Readit News logoReadit News
jhbadger · 2 years ago
I think people may be misusing notebooks. They aren't there to develop software but serve as virtual versions of scientific notebooks (hence the name). They are there to conduct experiments (changing parameters and the like in your code) and to record and plot the results. You don't have to develop the software itself in the notebook.
subjectsigma · 2 years ago
I always hated notebooks personally as I found them clunky and inefficient, but never wanted to yuck someone else’s yum.

Then I started mentoring a junior staff member who worked on another project. The lead of that project was a physicist who wrote primarily in Jupyter notebooks. Like, thousands and thousands of lines of code. This junior staff member spent like 90% of her time confused and copying-and-pasting between notebooks. She had no idea what a virtual environment was and her go-to solution for solving import errors was to nuke and re-download the repo and re-run the setup script, or create a new notebook from scratch containing all the prerequisite user functions.
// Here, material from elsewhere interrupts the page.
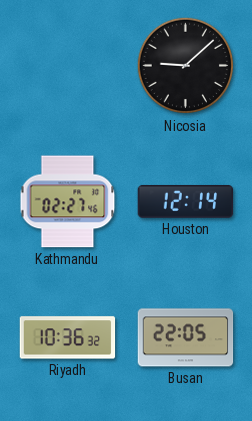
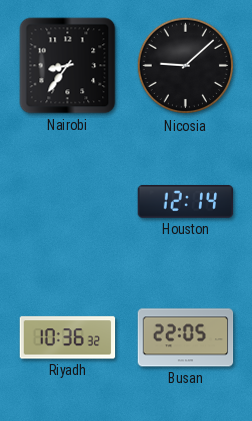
Nairobi: none -> 8:36
Kathmandu: 02:27 -> none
Was top 10 most horrifying things I’ve ever seen. I advised her immediately to stop using notebooks for development and sent her a few Python tutorials. Luckily though she just left the project and got on a better one instead.

ahmadmijot · 2 years ago
This is why spaghetti code is so prevalent in scientific community. We are not really train (especially for non engineering research projects) to become programmers and we do programming just as a way to do research.
htrp · 2 years ago
Academia is also usually a single person trying to get stuff working so they can publish a paper to get tenure/a job.

Good SWE practices are 100% not taught in school.

madsbuch · 2 years ago
I still rely heavily on principles acquired from courses on Software Architecture and PL studies as a part of my CS degree - and I can definitely see a difference in how people organise their code with same tenure but no schooling.
alan-hn · 2 years ago
I can change parameters in a script. What's the advantage?
abdullahkhalids · 2 years ago
Remember back university, we used to do course projects (for science/engineering course) and at the end we would have to write a report. The report would typically include, among other stuff, two things.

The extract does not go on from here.